FRATERNIDADE MATERNA

Desde que me tornei mãe tenho percebido algo de peculiar entre as mães. É claro que aqui no texto irei generalizar para abordar o assunto, mas tenho consciência de que não é 100% regra.

Quando engravidei e tornei a notícia pública, comecei a receber uma enxurrada de conselhos e perguntas: quantos quilos já engordou? Faz exercício? Está com a pressão alta? Se alimenta bem? Qual será o parto? O pior é que essas e outras perguntas vinham de pessoas que muitas vezes eu não tinha quase nenhuma intimidade. Depois que o Antonio nasceu as perguntas e conselhos continuaram, sobre a educação dele, amamentação, peso, desenvolvimento.

O que me chamou atenção nesses dois momentos tão significativos da maternidade ( a gestação e os primeiros meses) é que dificilmente as mães conversavam para se ajudarem ou simplesmente ouvirem uma a outra. Fico com a sensação que existe uma competição implícita entre as mulheres, em especial entre as mães. “Meu filho não come açúcar, o meu nasceu de parto natural sem anestesia, o meu andou com 6 meses, o meu usa fralda de pano. Você não dá vitaminas para ele? Ele vai para a creche com 4 meses? Tadinho…”

Eu tive experiências pessoais um pouco diferentes (ainda bem!), uma amiga que teve bebê um ano antes de mim e minha irmã que teve o segundo filho um mês antes de mim, então eu estava afinada com elas. Trocamos muitas informações, anseios, dúvidas, medos, mas sempre respeitando uma a outra. Principalmente com minha irmã, que tivemos escolhas tão diferentes desde o começo da gestação e até hoje é assim.

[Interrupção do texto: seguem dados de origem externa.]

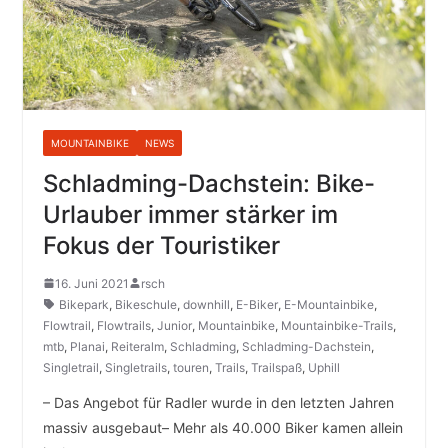
MOUNTAINBIKE
NEWS
Schladming-Dachstein: Bike-
Urlauber immer stärker im
Fokus der Touristiker
16. Juni 2021
rsch
Bikepark
,
Bikeschule
,
downhill
,
E-Biker
,
E-Mountainbike
,
Flowtrail
,
Flowtrails
,
Junior
,
Mountainbike
,
Mountainbike-Trails
,
mtb
,
Planai
,
Reiteralm
,
Schladming
,
Schladming-Dachstein
,
Singletrail
,
Singletrails
,
touren
,
Trails
,
Trailspaß
,
Uphill
– Das Angebot für Radler wurde in den letzten Jahren
massiv ausgebaut– Mehr als 40.000 Biker kamen allein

Ao invés de competirmos quantos brinquedos têm nossos filhos, emprestamos uma para outra, ao invés de julgarmos a escolha da outra tentamos entender, ao invés de criticarmos procuramos uma palavra amiga para ajudar a confortar. Trocamos roupas, brinquedos, experiência e principalmente muito afeto.

Participo de alguns grupos de mães no Facebook e no Whatapp e a regra é essa, um pré-julgamento que não leva a nada, não nos fortalece, não ajuda uma a outra, não cria um laço forte em nossas relações. E o mais interessante é que poderia ser ao contrário, pois só sabe o que passamos diariamente com bebê pequeno ou na educação de nossos filhos é outra mãe que já passou ou ainda passa pelas situações parecidas que você.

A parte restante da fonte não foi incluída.